*** Opening of AVAILABLE RECORDS ***

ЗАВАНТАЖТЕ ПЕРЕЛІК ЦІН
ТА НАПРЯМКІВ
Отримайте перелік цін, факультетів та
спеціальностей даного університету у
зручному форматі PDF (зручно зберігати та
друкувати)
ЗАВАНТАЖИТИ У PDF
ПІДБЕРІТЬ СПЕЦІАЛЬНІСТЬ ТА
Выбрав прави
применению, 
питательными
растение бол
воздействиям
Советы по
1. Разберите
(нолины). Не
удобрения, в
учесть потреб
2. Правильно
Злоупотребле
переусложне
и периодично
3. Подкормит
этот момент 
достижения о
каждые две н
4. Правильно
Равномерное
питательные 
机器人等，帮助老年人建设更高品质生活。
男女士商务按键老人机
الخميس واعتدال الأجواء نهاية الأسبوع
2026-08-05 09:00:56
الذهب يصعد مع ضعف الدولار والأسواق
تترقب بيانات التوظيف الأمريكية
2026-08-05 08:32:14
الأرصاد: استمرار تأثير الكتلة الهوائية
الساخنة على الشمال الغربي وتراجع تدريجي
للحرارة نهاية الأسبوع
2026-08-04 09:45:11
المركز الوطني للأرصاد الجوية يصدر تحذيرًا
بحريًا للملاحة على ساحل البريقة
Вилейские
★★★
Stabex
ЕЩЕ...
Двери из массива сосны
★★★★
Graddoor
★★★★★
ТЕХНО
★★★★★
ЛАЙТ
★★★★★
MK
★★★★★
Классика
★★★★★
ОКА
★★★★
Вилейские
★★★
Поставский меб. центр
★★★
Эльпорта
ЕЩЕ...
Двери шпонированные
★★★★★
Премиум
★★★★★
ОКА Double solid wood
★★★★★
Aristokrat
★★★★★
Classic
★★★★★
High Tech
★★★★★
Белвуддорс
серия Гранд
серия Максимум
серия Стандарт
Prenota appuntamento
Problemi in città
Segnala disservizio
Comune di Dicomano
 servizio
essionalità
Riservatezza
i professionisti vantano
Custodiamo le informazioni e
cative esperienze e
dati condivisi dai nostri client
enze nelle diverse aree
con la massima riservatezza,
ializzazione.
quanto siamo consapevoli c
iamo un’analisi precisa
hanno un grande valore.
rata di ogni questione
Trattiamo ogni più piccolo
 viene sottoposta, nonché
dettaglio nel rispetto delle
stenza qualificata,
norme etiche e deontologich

*** Close of AVAILABLE RECORDS ***

EXERCISE: What lines in the records above include the string "نهاية"? Copy each one.

RESPONSE AREA:
الخميس واعتدال الأجواء نهاية الأسبوع
للحرارة نهاية الأسبوع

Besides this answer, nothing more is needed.